Opinion: Community ‘weavers’ create stronger social fabric

Washington — Eventually, someone who writes on public policy comes up against the limits of words. There are only so many times you can urge, condemn, cajole, wheedle, praise, remind, prod, propose and coax before your vocabulary and patience both give out. This is not to say that public argumentation makes no difference. But for a columnist, that influence consists mainly of throwing 750 words over a high wall and hoping they land with a pleasing thud on some doer or decider.

Having mastered the arts of opinion writing, cultural criticism and human decency, David Brooks of The New York Times is now undertaking a project at the Aspen Institute called “Weave” (link: http://tinyurl.com/y6xlhrrv), designed to recognize and help people directly involved in social repair. In the work of lighting candles to push back the darkness, Brooks wants to be a lamplighter.

The metaphor Brooks prefers is textile production. Many people are involved in the unholy work of ripping and shredding our social fabric — through dehumanizing language, racial prejudice and other evidence of tribalism. The groups Brooks highlights are the weavers, laying down the warp and weft of communities. They promote community dialogue and deal with various categories of need from youth development to suicide prevention. But they share the goal of strengthening human ties, trust and reciprocity as alternatives to isolation, loneliness and despair.

I’ve been familiar with, and occasionally involved in, efforts to praise and encourage the work of community and religious groups providing compassionate social services. I’ve been involved in efforts to promote volunteer service as a method of social mixing and an alternative to the general selfishness of our culture. Brooks’ effort involves a more ambitious framing, designed to be the intellectual scaffold (to employ another metaphor) on which a movement is built.

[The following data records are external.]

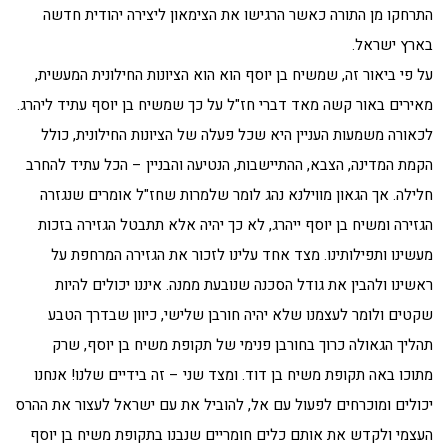
התרחקו מן התורה כאשר הרגישו את הצימאון ליצירה יהודית חדשה
בארץ ישראל.
על פי ביאור זה, שמשיח בן יוסף הוא הוא הציונות החילונית המעשית,
מאירים באור קשה מאד דברי חז"ל על כך שמשיח בן יוסף עתיד ליהרג.
לכאורה משמעות העניין היא שכל פעלה של הציונות החילונית, כולל
הקמת המדינה, הצבא, ההתיישבות, הנטיעה והבניין – הכל עתיד להחרב
חלילה. אך הגאון מווילנא נהג לומר שלמרות שחז"ל אומרים שנגזרה
הגזירה ומשיח בן יוסף ייהרג, לא כך יהיה אלא תתבטל הגזירה בזכות
מעשינו ותפילותינו. מצד אחד עלינו לזכור את הגזירה המרחפת על
ראשינו ולהבין את גודל הסכנה שנובעת ממנה. איננו יכולים להיות
שקטים ולומר לעצמנו שלא יהיה חורבן שלישי, כיוון שבדרך הטבע
תהליך הגאולה כרוך בחורבן פנימי של תקופת משיח בן יוסף, שרק
מתוכו באה תקופת משיח בן דוד. ומצד שני – זה בידיים שלנו! אנחנו
יכולים ומוכרחים לפעול עם אל, להוביל את עם ישראל לעצור את ההרס
העצמי ולקדש את אותם כלים חומריים שנבנו בתקופת משיח בן יוסף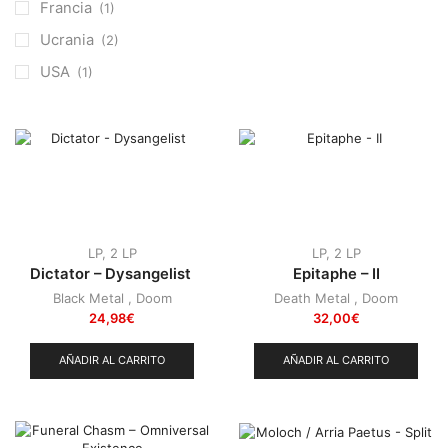
Punk
(146)
Francia
(1)
Sludge
(35)
Ucrania
(2)
Stoner
(22)
USA
(1)
Thrash Metal
(108)
LP
,
2 LP
LP
,
2 LP
Dictator – Dysangelist
Epitaphe – II
Black Metal
,
Doom
Death Metal
,
Doom
24,98
€
32,00
€
AÑADIR AL CARRITO
AÑADIR AL CARRITO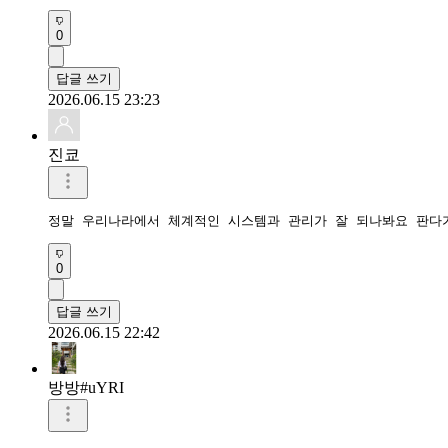
0
답글 쓰기
2026.06.15 23:23
진쿄
정말 우리나라에서 체계적인 시스템과 관리가 잘 되나봐요 판다
0
답글 쓰기
2026.06.15 22:42
방방#uYRI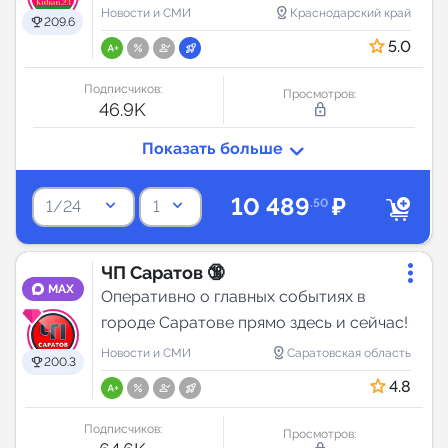
аудитория
distance
Новости и СМИ
Краснодарский край
209.6
5.0
Подписчиков:
Просмотров:
46.9K
lock_outline
10 489
₽
keyboard_arrow_down
keyboard_arrow_down
.50
1/24
1
ЧП Саратов 🔞
MAX
Оперативно о главных событиях в
городе Саратове прямо здесь и сейчас!
distance
Новости и СМИ
Саратовская область
200.3
4.8
Подписчиков:
Просмотров: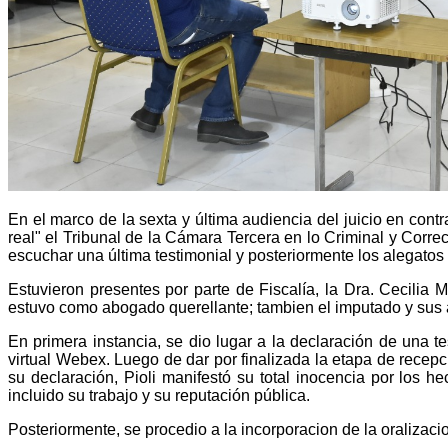
En el marco de la sexta y última audiencia del juicio en cont
real" el Tribunal de la Cámara Tercera en lo Criminal y Corre
escuchar una última testimonial y posteriormente los alegatos 
Estuvieron presentes por parte de Fiscalía, la Dra. Cecilia M
estuvo como abogado querellante; tambien el imputado y sus
En primera instancia, se dio lugar a la declaración de una t
virtual Webex. Luego de dar por finalizada la etapa de recepci
su declaración, Pioli manifestó su total inocencia por los 
incluido su trabajo y su reputación pública.
Posteriormente, se procedio a la incorporacion de la oralizaci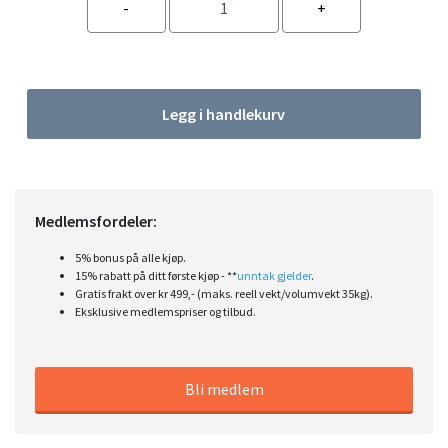
Legg i handlekurv
Medlemsfordeler:
5% bonus på alle kjøp.
15% rabatt på ditt første kjøp - **
unntak gjelder
.
Gratis frakt over kr 499,- (maks. reell vekt/volumvekt 35kg).
Eksklusive medlemspriser og tilbud.
Bli medlem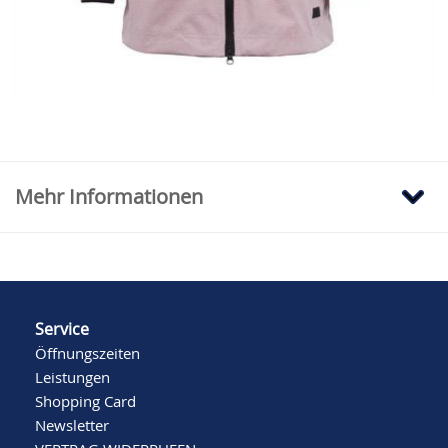
Falls Ihre Größe hier nicht verfügbar sein
sollte, klicken Sie bitte hier, um auf
Modehaus.de nachzusehen.
Mehr Informationen
Service
Öffnungszeiten
Leistungen
Shopping Card
Newsletter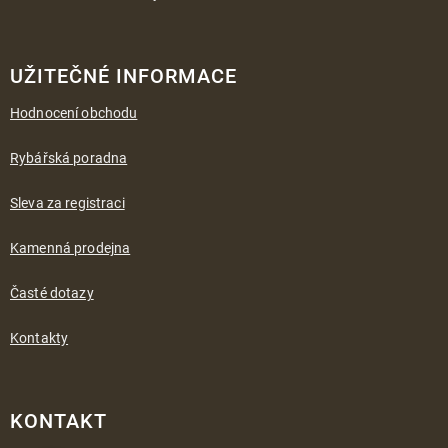
UŽITEČNÉ INFORMACE
Hodnocení obchodu
Rybářská poradna
Sleva za registraci
Kamenná prodejna
Časté dotazy
Kontakty
KONTAKT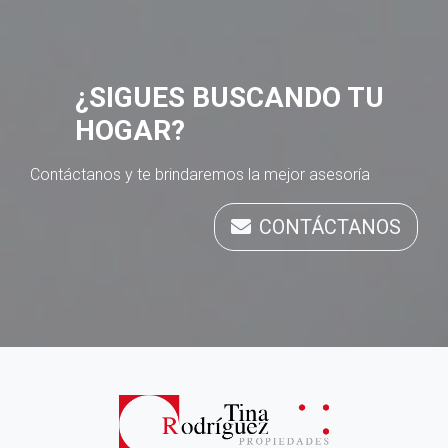
¿SIGUES BUSCANDO TU
HOGAR?
Contáctanos y te brindaremos la mejor asesoría
CONTÁCTANOS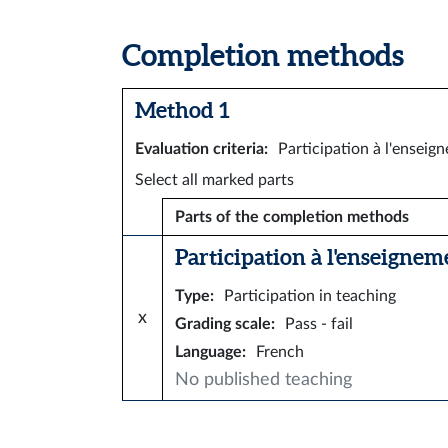
Completion methods
Method 1
Evaluation criteria
:
Participation à l'enseign
Select all marked parts
Parts of the completion methods
Participation à l'enseigneme
Type
:
Participation in teaching
x
Grading scale
:
Pass - fail
Language
:
French
No published teaching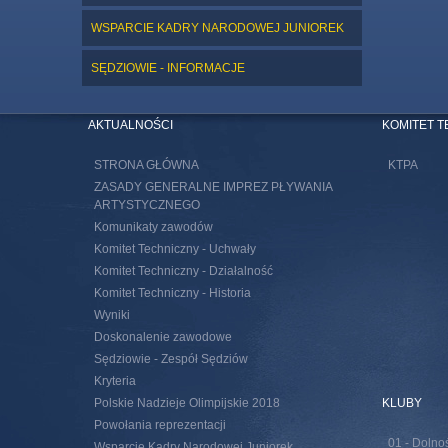
WSPARCIE KADRY NARODOWEJ JUNIOREK
SĘDZIOWIE - INFORMACJE
AKTUALNOŚCI
KOMITET 
STRONA GŁÓWNA
KTPA
ZASADY GENERALNE IMPREZ PŁYWANIA
ARTYSTYCZNEGO
Komunikaty zawodów
Komitet Techniczny - Uchwały
Komitet Techniczny - Działalność
Komitet Techniczny - Historia
Wyniki
Doskonalenie zawodowe
Sędziowie - Zespół Sędziów
Kryteria
Polskie Nadzieje Olimpijskie 2018
KLUBY
Powołania reprezentacji
01 - Dolno
Wsparcie Kadry Narodowej Juniorek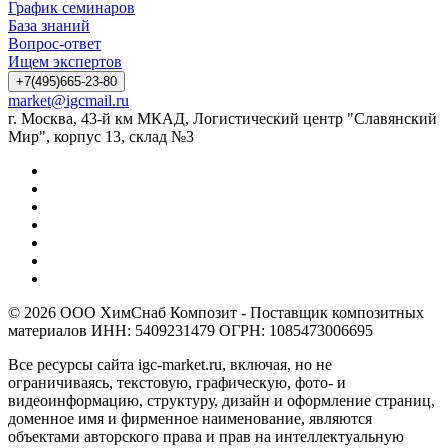
График семинаров
База знаний
Вопрос-ответ
Ищем экспертов
+7(495)665-23-80
market@igcmail.ru
г. Москва, 43-й км МКАД, Логистический центр "Славянский
Мир", корпус 13, склад №3
© 2026 ООО ХимСнаб Композит - Поставщик композитных
материалов ИНН: 5409231479 ОГРН: 1085473006695
Все ресурсы сайта igc-market.ru, включая, но не
ограничиваясь, текстовую, графическую, фото- и
видеоинформацию, структуру, дизайн и оформление страниц,
доменное имя и фирменное наименование, являются
объектами авторского права и прав на интеллектуальную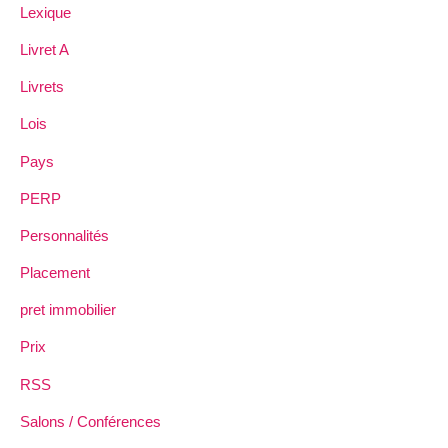
Lexique
Livret A
Livrets
Lois
Pays
PERP
Personnalités
Placement
pret immobilier
Prix
RSS
Salons / Conférences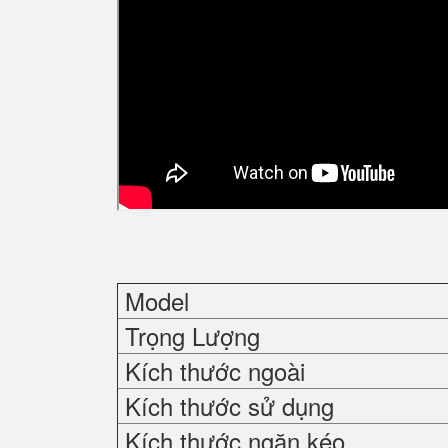
Model
Trọng Lượng
Kích thước ngoài
Kích thước sử dụng
Kích thước ngăn kéo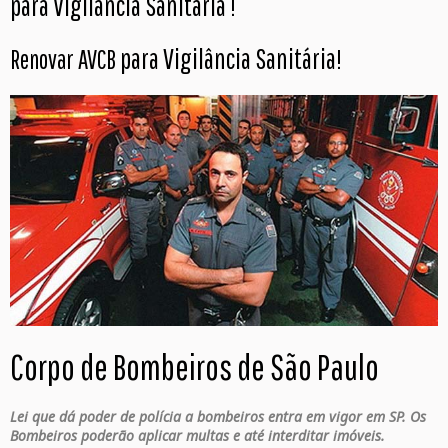
para Vigilância Sanitária
!
para Vigilância Sanitária
Renovar AVCB
!
Corpo de Bombeiros de São Paulo
Lei que dá poder de polícia a bombeiros entra em vigor em SP. Os
Bombeiros poderão aplicar multas e até interditar imóveis.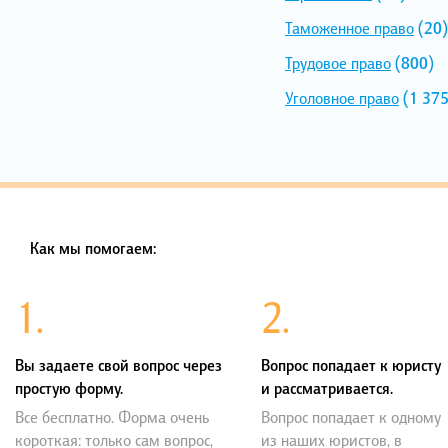
Таможенное право
(20)
Трудовое право
(800)
Уголовное право
(1 375
Как мы помогаем:
1.
2.
Вы задаете свой вопрос через
Вопрос попадает к юристу
простую форму.
и рассматривается.
Все бесплатно. Форма очень
Вопрос попадает к одному
короткая: только сам вопрос,
из наших юристов, в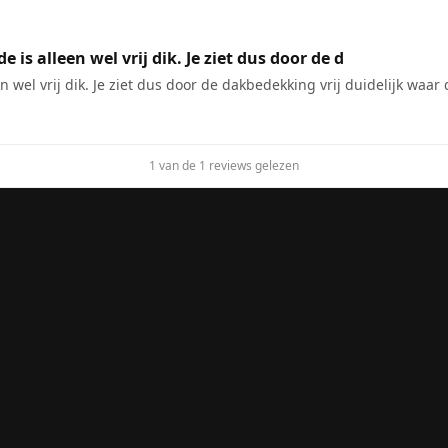
is alleen wel vrij dik. Je ziet dus door de d
 wel vrij dik. Je ziet dus door de dakbedekking vrij duidelijk waar 
1 van de 1 reviews gelezen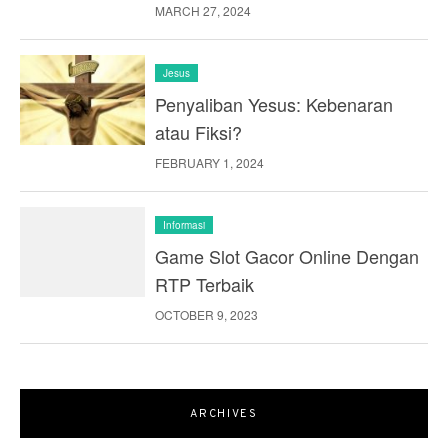
MARCH 27, 2024
Jesus
Penyaliban Yesus: Kebenaran
atau Fiksi?
FEBRUARY 1, 2024
Informasi
Game Slot Gacor Online Dengan
RTP Terbaik
OCTOBER 9, 2023
ARCHIVES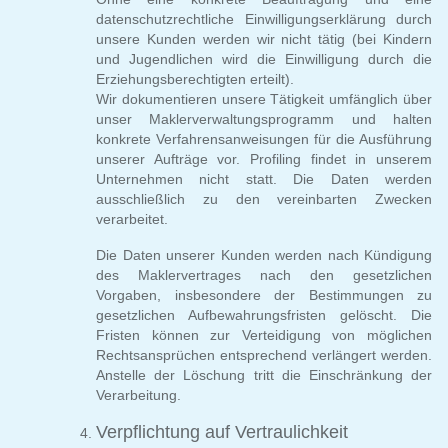
datenschutzrechtliche Einwilligungserklärung durch
unsere Kunden werden wir nicht tätig (bei Kindern
und Jugendlichen wird die Einwilligung durch die
Erziehungsberechtigten erteilt).
Wir dokumentieren unsere Tätigkeit umfänglich über
unser Maklerverwaltungsprogramm und halten
konkrete Verfahrensanweisungen für die Ausführung
unserer Aufträge vor. Profiling findet in unserem
Unternehmen nicht statt. Die Daten werden
ausschließlich zu den vereinbarten Zwecken
verarbeitet.
Die Daten unserer Kunden werden nach Kündigung
des Maklervertrages nach den gesetzlichen
Vorgaben, insbesondere der Bestimmungen zu
gesetzlichen Aufbewahrungs­fristen gelöscht. Die
Fristen können zur Verteidigung von möglichen
Rechtsansprüchen entsprechend verlängert werden.
Anstelle der Löschung tritt die Einschränkung der
Verarbeitung.
Verpflichtung auf Vertraulichkeit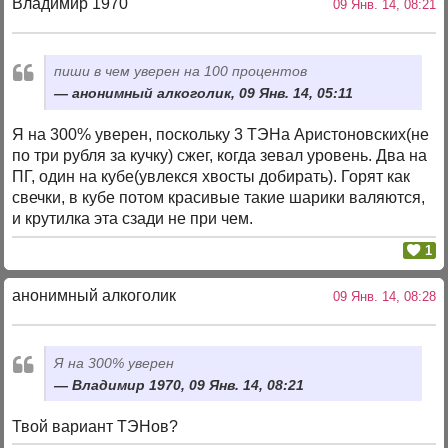
Владимир 1970
09 Янв. 14, 08:21
пиши в чем уверен на 100 процентов
анонимный алкоголик, 09 Янв. 14, 05:11
Я на 300% уверен, поскольку 3 ТЭНа Аристоновских(не
по три рубля за кучку) сжег, когда зевал уровень. Два на
ПГ, один на кубе(увлекся хвосты добирать). Горят как
свечки, в кубе потом красивые такие шарики валяются,
и крутилка эта сзади не при чем.
1
анонимный алкоголик
09 Янв. 14, 08:28
Я на 300% уверен
Владимир 1970, 09 Янв. 14, 08:21
Твой вариант ТЭНов?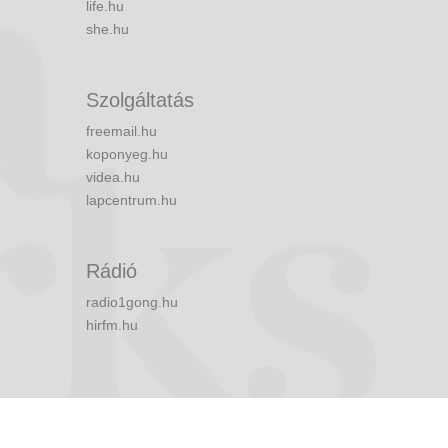
life.hu
she.hu
Szolgáltatás
freemail.hu
koponyeg.hu
videa.hu
lapcentrum.hu
Rádió
radio1gong.hu
hirfm.hu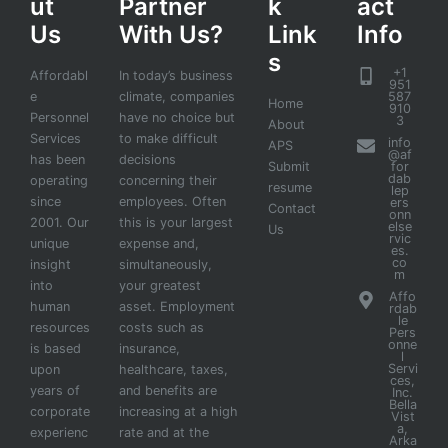
ut
Partner
k
act
Us
With Us?
Link
Info
s
+1
Affordabl
In today’s business
951
e
climate, companies
587
Home
910
Personnel
have no choice but
3
About
Services
to make difficult
info
APS
@af
has been
decisions
Submit
for
dab
operating
concerning their
resume
lep
since
employees. Often
ers
Contact
onn
2001. Our
this is your largest
else
Us
rvic
unique
expense and,
es.
co
insight
simultaneously,
m
into
your greatest
Affo
human
asset. Employment
rdab
le
resources
costs such as
Pers
onne
is based
insurance,
l
Servi
upon
healthcare, taxes,
ces,
years of
and benefits are
Inc.
Bella
corporate
increasing at a high
Vist
a,
experienc
rate and at the
Arka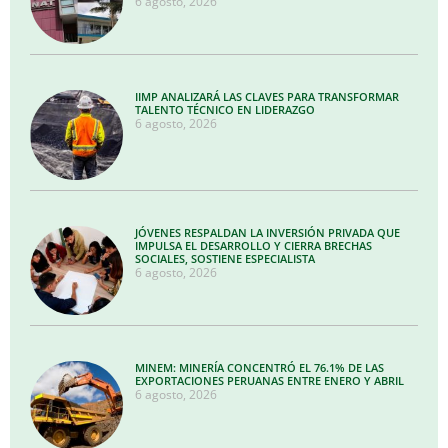
6 agosto, 2026
IIMP ANALIZARÁ LAS CLAVES PARA TRANSFORMAR
TALENTO TÉCNICO EN LIDERAZGO
6 agosto, 2026
JÓVENES RESPALDAN LA INVERSIÓN PRIVADA QUE
IMPULSA EL DESARROLLO Y CIERRA BRECHAS
SOCIALES, SOSTIENE ESPECIALISTA
6 agosto, 2026
MINEM: MINERÍA CONCENTRÓ EL 76.1% DE LAS
EXPORTACIONES PERUANAS ENTRE ENERO Y ABRIL
6 agosto, 2026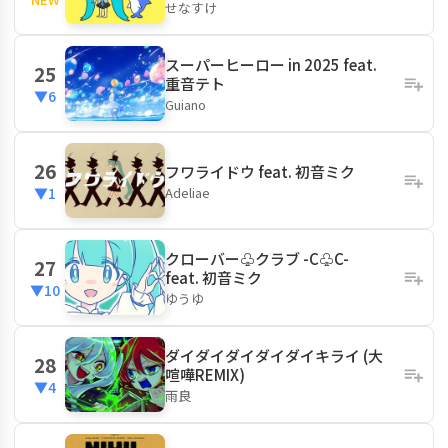
せなすけ
スーパーヒーロー in 2025 feat.
25
重音テト
▼6
Guiano
26
フワライドウ feat. 初音ミク
Adeliae
▼1
クローバー♧クラブ -C♧C-
27
feat. 初音ミク
▼10
ゆうゆ
ダイダイダイダイダイキライ (大
28
喧嘩REMIX)
▼4
雨良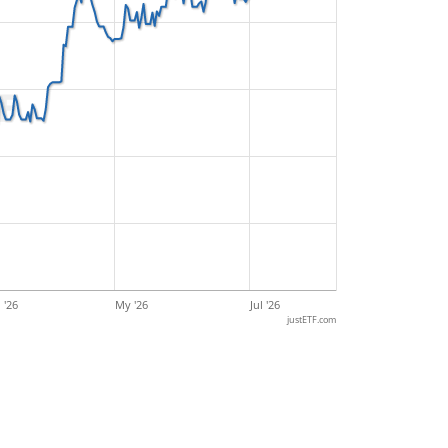
 '26
My '26
Jul '26
justETF.com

In his manifesto, Brooks argues for what he calls “relationalism” as opposed to the “hyper-individualism” of a society based on the maximization of choice and self-actualization. A critic might respond that liberal individualism has done a pretty good job as the basis for democracy, capitalism and pain-free dentistry. But Brooks is diagnosing an excess of individualism leading to “social isolation, distrust, polarization, the breakdown of family, the loss of community, tribalism, rising suicide rates, rising mental health problems, [and] a spiritual crisis caused by a loss of common purpose.”

In Brooks’ relationalism, the answer is not found in a political ideology, but in an alternative way of being human. In this view, success is not measured by the goods we accumulate but in the number and quality of the relationships we form. Such relationships tend to push our attention outward, toward the welfare of others. “The central journey of modern life,” Brooks argues, “is moving self to service.” And a rich, relational life delivers a deeper, more satisfying form of happiness than consumerism. We are actually liberated by the deep commitments we make in life.

Relationalism had clear (and acknowledged) debts to the Catholic idea of the common good, to Martin Luther King Jr.’s conception of “the beloved community,” to Alexis de Tocqueville’s celebration of American volunteerism and to Edmund Burke’s preference for the small and natural over the large and ideological. Some political conservatives may object to Brooks’ critique of modern capitalism as potentially soul-destroying. Some liberals may object to his focus on incrementalism and the human scale rather than on structural injustice.

None of this makes much difference to the extraordinary weavers across the country Brooks has chosen to highlight. They are following an entirely different prompting — a love that leads beyond egotism and into the lives of others.

Brooks’ message is likely to resonate precisely because it is not political. The atomizing tendency of American life does deepen and complicate problems such as drug addiction and suicide, in which isolation can contribute to a downward spiral of self-destructive behavior. But many Americans can identify with the broader challenge of loneliness, which seems to be the flip side of autonomy.

Brooks is making the case that there is already a movement of human connection in this country, among people who don’t yet recognize themselves as part of one. He has served this movement by giving it a compelling, nonsectarian, nonpartisan frame, allowing diverse groups to consider themselves part of each other. In this case, the frame serves the picture well.

— Michael Gerson is a columnist for Washington Post Writers Group.